# How to fix overcarbed beer?



## Ciderman (7/7/16)

So while i was out for the day on Sunday midday ish a kid turned up the dial on my regulator from 10 psi to 30. I figured out on monday night when it poured foam. I've turned it back and bled each keg a few times a day since. At least a dozen times. Now a few days later and its still pouring foam. Am i doing this right?


----------



## Steve (7/7/16)

Bring the keg out of the fridge. Pull the pressure relief valve and turn it 90 degrees so it stays open. Bring the beer back up to room temp over night so it goes flat. Next day chill it down again and start again.


----------



## Benn (7/7/16)

https://www.youtube.com/watch?v=xk79UYGmAk8
This works very well,


----------



## Grainer (7/7/16)

Degas it


----------



## Ciderman (8/7/16)

That video is logical but my gas disconnect doesnt fit on the beer post


----------



## Mikeyr (8/7/16)

I had too ...._ shake it ...... shake it .... shake it like a Polaroid picture ....._

​Happens to everyone at some stage..... warm it up and shake the keg gently degas until it's "spurts" (leave it!) rinse and repeat a couple of times with resting time in between.

Leaving the bleed open will work but takes longer and risks bugs ...... ants in particular love beer!


----------



## Rocker1986 (8/7/16)

I had this happen to a couple of kegs recently although not from kids messing with the regulator as I don't have any yet... :lol:

What I did was bleed the pressure in the keg completely, hit it with gas for about half a second, then pour a beer. It poured well with little to no foaming. After a while the carbonation level decreased enough to be able to have it back on normal pressure, but it wasn't way over the top fizzy to begin with - just enough too much to make it pour foam until I used that little trick on it. If it happens again I'll be using the same technique.


----------



## Benn (8/7/16)

Ciderman said:


> That video is logical but my gas disconnect doesnt fit on the beer post


I use Pin locks and have to temporarily attach a liquid disconnect to a gas line, little bit of hassle in return for good beer in under 1/2 hour


----------



## Black Devil Dog (8/7/16)

Benn said:


> https://www.youtube.com/watch?v=xk79UYGmAk8
> This works very well,


Would advise against switching the gas and beer quick connects onto the other posts. There are numerous posts about people doing that and then being unable to remove them.

As for adding more co2 and then pugung, it seems counter-intuitive, but if it works, that's great.
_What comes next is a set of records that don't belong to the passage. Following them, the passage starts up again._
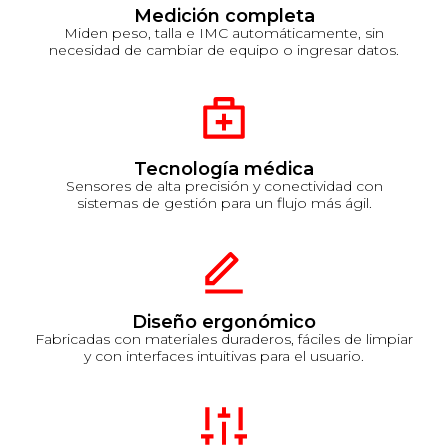
Medición completa
Miden peso, talla e IMC automáticamente, sin
necesidad de cambiar de equipo o ingresar datos.
Tecnología médica
Sensores de alta precisión y conectividad con
sistemas de gestión para un flujo más ágil.
Diseño ergonómico
Fabricadas con materiales duraderos, fáciles de limpiar
y con interfaces intuitivas para el usuario.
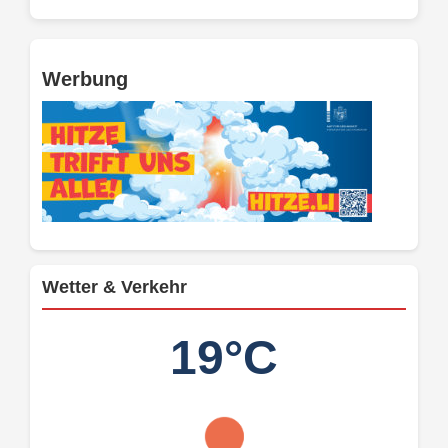
Werbung
Wetter & Verkehr
19°C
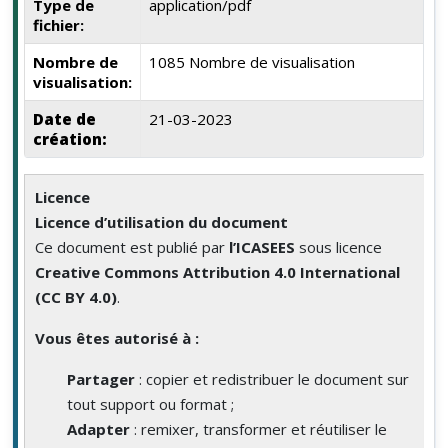
Type de
application/pdf
fichier:
Nombre de
1085 Nombre de visualisation
visualisation:
Date de
21-03-2023
création:
Licence
Licence d’utilisation du document
Ce document est publié par
l’ICASEES
sous licence
Creative Commons Attribution 4.0 International
(CC BY 4.0)
.
Vous êtes autorisé à :
Partager
: copier et redistribuer le document sur
tout support ou format ;
Adapter
: remixer, transformer et réutiliser le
I just purge once a day, or disconnect the gas and pour beers. Eventually it de-gasses.


----------



## barls (8/7/16)

the gas will go on to the beer but not the other way. the beer disconnect gets firmly stuck on there and requires manual persuasion to remove it.
personally i just turn the gas off and open the pressure relief for a little bit.


----------



## bradsbrew (8/7/16)

barls said:


> personally i just turn the gas off and open the pressure relief for a little bit.


I just skull the foam from the first pour and wait for it to settle down to beer.


----------



## opercularia (9/7/16)

I've watched a few of his videos and he usually leaves me scratching my head about something he does. He went to the extra expense of using MFL connections, but doesn't take the extra few seconds to swap the gas connector with the liquid connector for a no risk connection. That was the whole reason I went with MFL connections.


----------



## peteru (9/7/16)

That video was painful to watch. So much crapping on for about 20 seconds worth of content.


----------



## Pogierob (9/7/16)

The Co2 through the beer line does work, I have done it before. I just assumed the larger bubbles of co2 I was pushing in were capturing the co2 already in suspension and dragging it out and up, where you then purge.

When I have discussed this with other brewers some have said the co2 strips hop aroma from the beer, but I have also tried to degas other kegs and it's a lot easier than stuffing around trying to flatten the beer or waiting until the pressure balances with the right amount of carb.


----------



## Danscraftbeer (9/7/16)

There is a flavour to think about as well. Try taste testing flat soda water. It still tastes like soda water. I'm not sure on how much residual co2 flavour is added when you overcarb, then flatten, then recarb etc. So best practices is prevention basically to learn not to overcarb.
Otherwise I just release all the pressure from the keg maybe give it a wiggle. Let sit for a day or more releasing the pressure each day etc. Only pump a little bit of pressure into that keg just enough to pour slowly.


----------